April 6, 2018 at 1:53 p.m.
BLACK CATHOLICS
Talk to recall Sister Thea Bowman
On April 15, her longtime friend Sister Charlene Smith, FSPA, will speak on the life and legacy of Sister Thea at Siena College in Loudonville.
Sister Charlene is co-author with John Feister of the new biography "Thea's Song: The Life of Thea Bowman." The talk is sponsored by Siena's Franciscan Center for Catholic Studies and the Sister Thea Bowman Center for Women.
Early life
The granddaughter of slaves, Sister Thea became the first African-American woman to receive an honorary doctorate in religion from Boston College. This was a triumph for someone who had attended a substandard school in her segregated hometown of Canton, Miss.
Sister Thea went on to dedicate her life to providing educational opportunities to disadvantaged children. She was the first African-American woman to enter the Franciscan Sisters of Perpetual Adoration (FSPA) in La Crosse, Wis.

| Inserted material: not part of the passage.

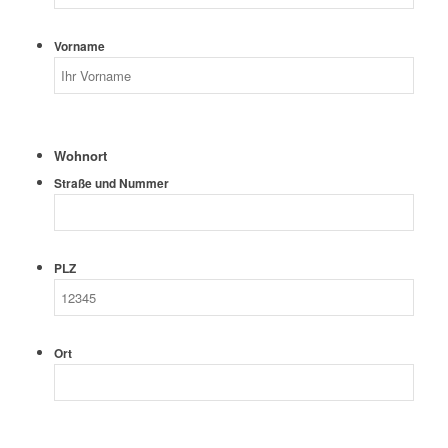
Vorname
Wohnort
Straße und Nummer
PLZ
Ort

Raised in a lively black Protestant tradition, Sister Thea early on was attracted to Catholicism and converted at the age of nine. Her parents had enrolled her in a school newly established by the Franciscan Sisters.
At age 15, when she told her parents that she wanted to join the Wisconsin-based religious order, her father tried to convince her to join an order of African-American religious women in New Orleans. He told her that she would not be liked up north.
But Sister Thea's sense of determination and self-worth were already solid. She told her father that she would make people like her.
The spirit-filled gospel music and dance of her childhood became another part of the heritage she brought to Catholic prayer and worship, as she influenced Church leadership to accept the Black spiritual tradition as a valid expression of praise.
Sister Thea lectured across the country with a particular focus on the life of Black Catholics. She is immortalized in a stained glass window at St. Benedict the African Church on the south side of Chicago, along with other great women advancers of civil rights: Rosa Parks, Harriet Tubman and Sojourner Truth.
In an interview with The Evangelist, Sister Charlene shared a poignant memory of her friend: "When we were college students at Viterbo [University in Wisconsin], one summer, we were in a dramatic production workshop together.
"When we got to the makeup section, we decided to make each other up. We were in veils at that time. I put white paint on her face and she put black on mine. We walked around that campus like that all day long and startled people. They didn't recognize me as black and her as white.
"This was a metaphor for her whole life. She was constantly trying to help people to see from another's perspective. It was a very amazing experience."
Divine aid
Sister Charlene said Sister Thea knew she was entrusted with special gifts: "She knew she had been touched by the divine. She didn't know why it happened, but she knew she could touch people and help them to see things more clearly, differently - and she was going to do that for as long as she could."
Toward the end of her battle with cancer, Sister Thea remarked that she wanted to live fully until she died. Sister Charlene recalled the African-American spirituality which animated her friend's sense of mission.
"Her witness to the world," said the author, "was her reliance on a certain kind of wisdom and a redemptive power that came through Black sacred song, because it was able to teach and inspire and challenge and transform everybody who was interested in walking together from here to heaven."